Return, unchanged, every line starting at the one with "Speed, Distance & Time Calculator is" and running through the last line of the material below, with nothing else added.

_Dataset_.
**********

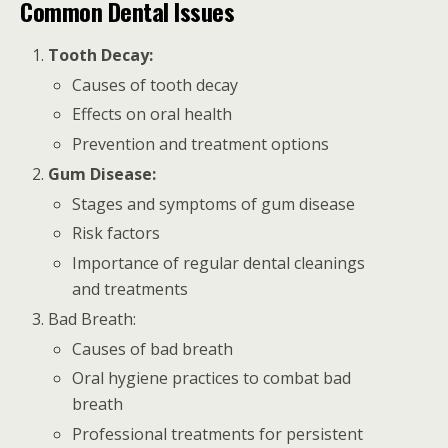
Common Dental Issues
Tooth Decay:
Causes of tooth decay
Effects on oral health
Prevention and treatment options
Gum Disease:
Stages and symptoms of gum disease
Risk factors
Importance of regular dental cleanings
and treatments
Bad Breath:
Causes of bad breath
Oral hygiene practices to combat bad
breath
Professional treatments for persistent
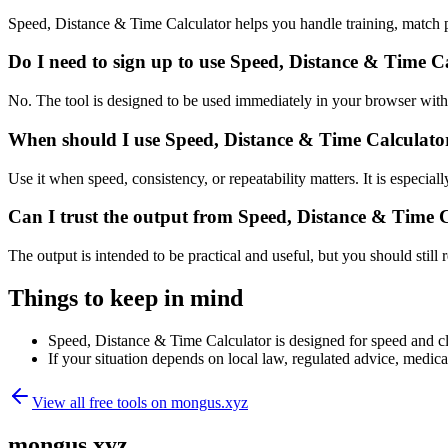
Speed, Distance & Time Calculator helps you handle training, match 
Do I need to sign up to use Speed, Distance & Time C
No. The tool is designed to be used immediately in your browser with
When should I use Speed, Distance & Time Calculator
Use it when speed, consistency, or repeatability matters. It is especial
Can I trust the output from Speed, Distance & Time 
The output is intended to be practical and useful, but you should still r
Things to keep in mind
Speed, Distance & Time Calculator is designed for speed and clar
If your situation depends on local law, regulated advice, medical 
View all free tools on
mongus.xyz
mongus.xyz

**********

_Response box_.
Speed, Distance & Time Calculator is designed for speed and clar
If your situation depends on local law, regulated advice, medical 
View all free tools on
mongus.xyz
mongus.xyz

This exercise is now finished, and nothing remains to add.